Part 17: Re-make / re-model
Star Wars didn’t come out of nowhere. Many elements contributed to its success, not least among them the way it refined and reconsidered dusty pieces of science fiction from the past. Star Wars owed a particular debt to movie serials, those chapter-by-chapter adventure films that played before the main feature each week in the days when going to the movies was part of a weekly ritual, particularly for matinee-bound kids.
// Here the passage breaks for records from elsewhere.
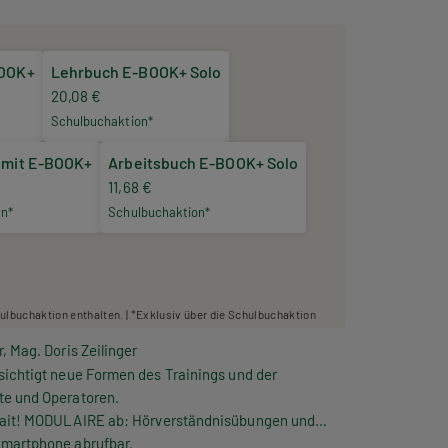
BOOK+
Lehrbuch E-BOOK+ Solo
20,08 €
Schulbuchaktion*
 mit E-BOOK+
Arbeitsbuch E-BOOK+ Solo
11,68 €
n*
Schulbuchaktion*
hulbuchaktion enthalten. | *Exklusiv über die Schulbuchaktion
, Mag. Doris Zeilinger
ichtigt neue Formen des Trainings und der
te und Operatoren.
fait! MODULAIRE
ab: Hörverständnisübungen und
Smartphone abrufbar.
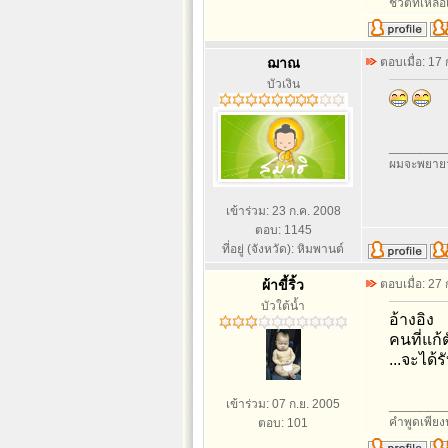
ชีวิตที่เหลื
ฌาณ
ตอบเมื่อ: 17
บัวเงิน
________
ผมจะพยายา
เข้าร่วม: 23 ก.ค. 2008
ตอบ: 1145
ที่อยู่ (จังหวัด): หิมพานต์
ผ้าขี้ริ้ว
ตอบเมื่อ: 27
บัวใต้น้ำ
อ้างอิง
คนที่แก้ต
...จะได้
เข้าร่วม: 07 ก.ย. 2005
________
คำพูดเพียง
ตอบ: 101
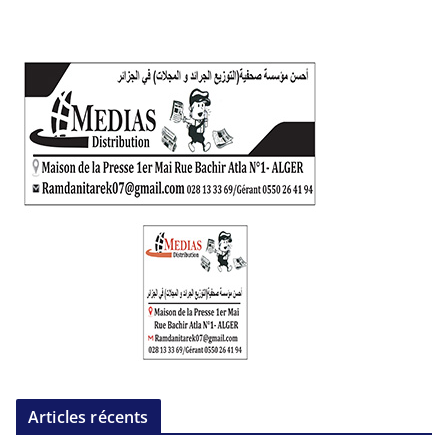
Articles récents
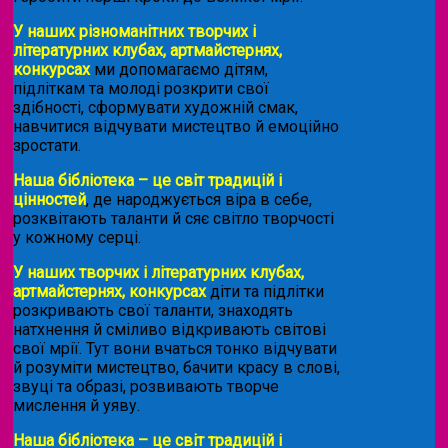
У наших різноманітних творчих і
літературних клубах, артмайстернях,
конкурсах
ми допомагаємо дітям,
підліткам та молоді розкрити свої
здібності, сформувати художній смак,
навчитися відчувати мистецтво й емоційно
зростати.
Наша бібліотека – це світ традицій і
цінностей
, де народжується віра в себе,
розквітають таланти й сяє світло творчості
у кожному серці.
У наших творчих і літературних клубах,
артмайстернях, конкурсах
діти та підлітки
розкривають свої таланти, знаходять
натхнення й сміливо відкривають світові
свої мрії. Тут вони вчаться тонко відчувати
й розуміти мистецтво, бачити красу в слові,
звуці та образі, розвивають творче
мислення й уяву.
Наша бібліотека – це світ традицій і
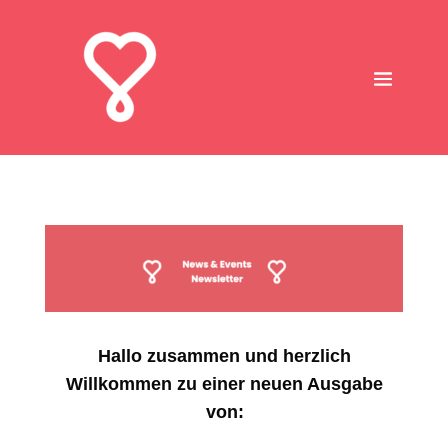
Hallo zusammen und herzlich
Willkommen zu einer neuen Ausgabe
von:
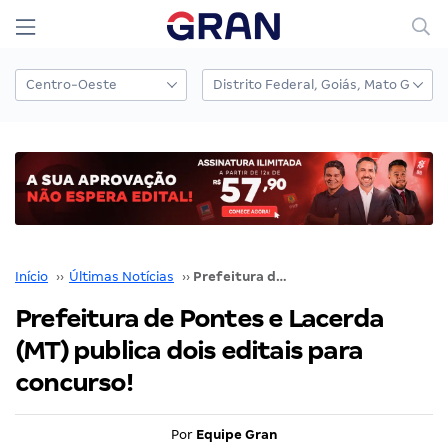
Início
››
Últimas Notícias
››
Prefeitura de Pontes e Lacerda (MT) publica dois editais para concurso!
Prefeitura de Pontes e Lacerda
(MT) publica dois editais para
concurso!
Por
Equipe Gran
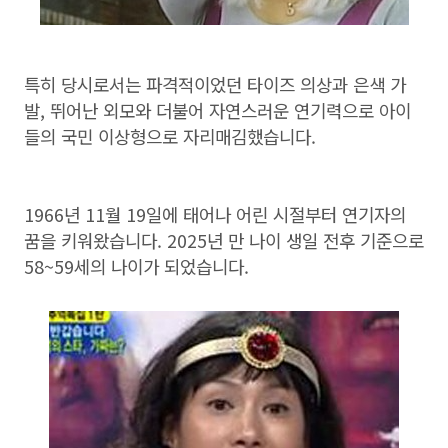
특히 당시로서는 파격적이었던 타이즈 의상과 은색 가
발, 뛰어난 외모와 더불어 자연스러운 연기력으로 아이
들의 국민 이상형으로 자리매김했습니다.
1966년 11월 19일에 태어나 어린 시절부터 연기자의
꿈을 키워왔습니다. 2025년 만 나이 생일 전후 기준으로
58~59세의 나이가 되었습니다.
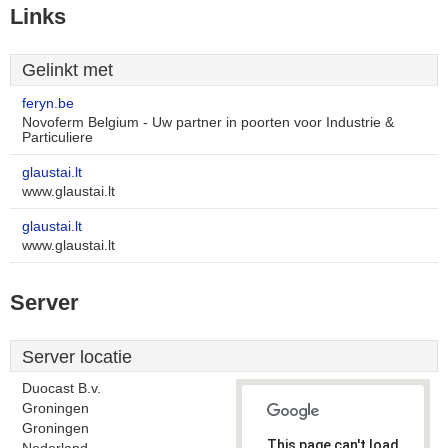
Links
Gelinkt met
feryn.be
Novoferm Belgium - Uw partner in poorten voor Industrie &
Particuliere
glaustai.lt
www.glaustai.lt
glaustai.lt
www.glaustai.lt
Server
Server locatie
Duocast B.v.
Groningen
Groningen
This page can't load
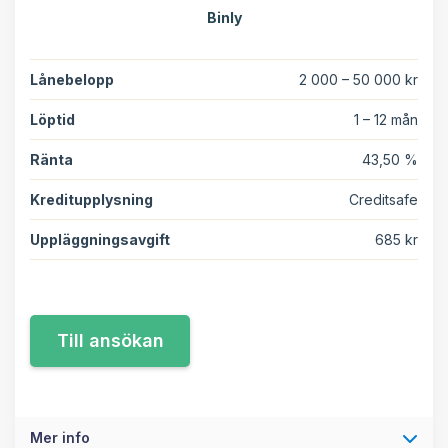
Binly
Lånebelopp
2 000 – 50 000 kr
Löptid
1 – 12 mån
Ränta
43,50 %
Kreditupplysning
Creditsafe
Uppläggningsavgift
685 kr
Mer info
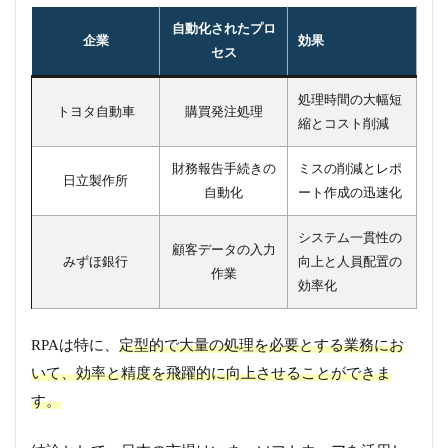
自動化されたプロ
企業
効果
セス
処理時間の大幅短
トヨタ自動車
購買発注処理
縮とコスト削減
財務報告手続きの
ミスの削減とレポ
日立製作所
自動化
ート作成の迅速化
システム一貫性の
顧客データの入力
みずほ銀行
向上と人員配置の
作業
効率化
RPAは特に、
定型的で大量の処理を必要とする業務にお
いて、効率と精度を飛躍的に向上させることができま
す。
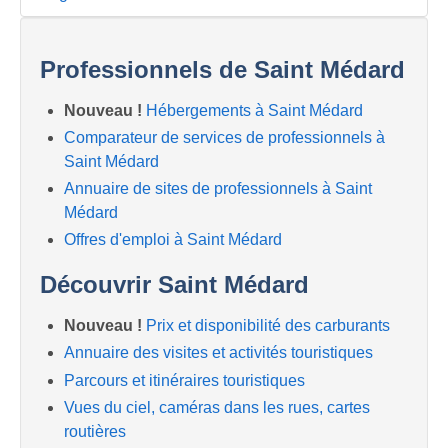
Professionnels de Saint Médard
Nouveau !
Hébergements à Saint Médard
Comparateur de services de professionnels à
Saint Médard
Annuaire de sites de professionnels à Saint
Médard
Offres d'emploi à Saint Médard
Découvrir Saint Médard
Nouveau !
Prix et disponibilité des carburants
Annuaire des visites et activités touristiques
Parcours et itinéraires touristiques
Vues du ciel, caméras dans les rues, cartes
routières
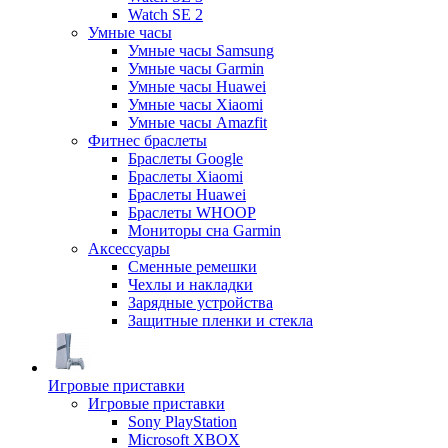
Watch SE 2
Умные часы
Умные часы Samsung
Умные часы Garmin
Умные часы Huawei
Умные часы Xiaomi
Умные часы Amazfit
Фитнес браслеты
Браслеты Google
Браслеты Xiaomi
Браслеты Huawei
Браслеты WHOOP
Мониторы сна Garmin
Аксессуары
Сменные ремешки
Чехлы и накладки
Зарядные устройства
Защитные пленки и стекла
Игровые приставки
Игровые приставки
Sony PlayStation
Microsoft XBOX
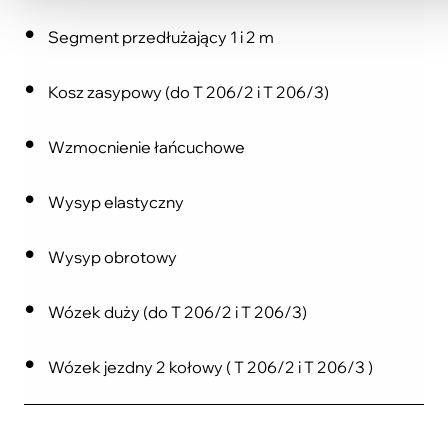
Segment przedłużający 1 i 2 m
Kosz zasypowy (do T 206/2 i T 206/3)
Wzmocnienie łańcuchowe
Wysyp elastyczny
Wysyp obrotowy
Wózek duży (do T 206/2 i T 206/3)
Wózek jezdny 2 kołowy ( T 206/2 i T 206/3 )
Korzyści:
Born in 1944, Lucas was too young to catch these serials the first time around, but they found a new audience, Lucas among them, on television in the 1950s. He began his feature career rejecting their tropes—ray guns and oversized clashes between square-jawed heroes and unrepentant villains—by making THX 1138, where the dreary dystopia plays like a response to space-opera serials like Flash Gordon and Buck Rogers. (The later releases of THX 1138 even open with some footage from the 1939 serial Buck Rogers, for ironic effect.) But with Star Wars, whose origins include a failed attempt to license and adapt Flash Gordon, Lucas seemed to remember what made him love science fiction in the first place. He used the stuff he’d embraced in childhood as raw material. And he molded it into new shapes to meet the needs of a new age, and to serve his own ideas of what stories could be told at the edge of the universe.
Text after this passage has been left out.